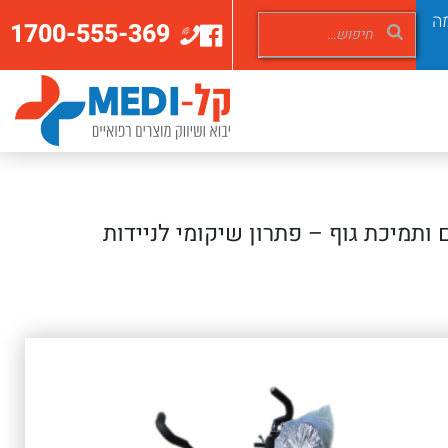
ה
1700-555-369
 ותמיכת גוף – פתרון שיקומי לניידות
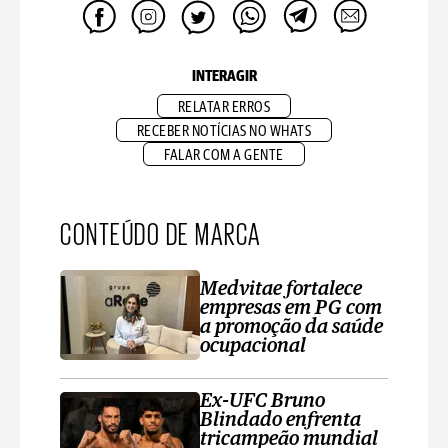
INTERAGIR
RELATAR ERROS
RECEBER NOTÍCIAS NO WHATS
FALAR COM A GENTE
CONTEÚDO DE MARCA
Medvitae fortalece
empresas em PG com
a promoção da saúde
ocupacional
Ex-UFC Bruno
Blindado enfrenta
tricampeão mundial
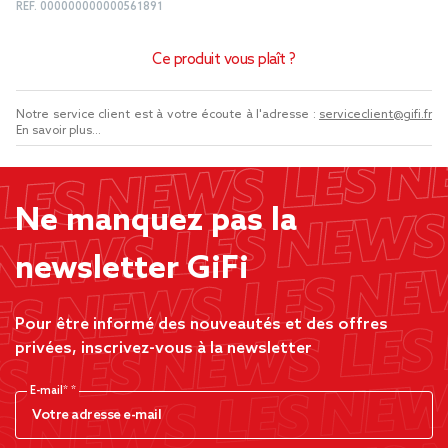
REF.
000000000000561891
Ce produit vous plaît ?
Notre service client est à votre écoute à l'adresse :
serviceclient@gifi.fr
En savoir plus...
Ne manquez pas la
newsletter GiFi
Pour être informé des nouveautés et des offres
privées, inscrivez-vous à la newsletter
E-mail*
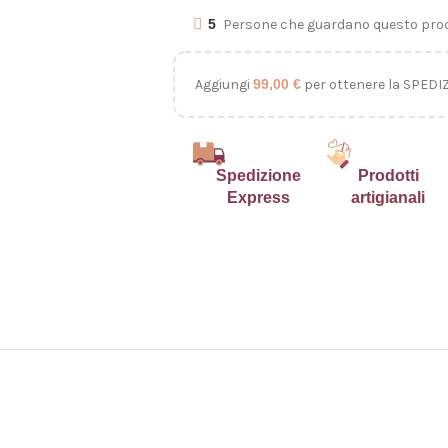
5
Persone che guardano questo prod
Aggiungi
99,00
€
per ottenere la SPEDI
Spedizione
Prodotti
Express
artigianali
........
(Work request): Copy every line from the data that includes the string "newsletter".

(Written solution):
newsletter GiFi
privées, inscrivez-vous à la newsletter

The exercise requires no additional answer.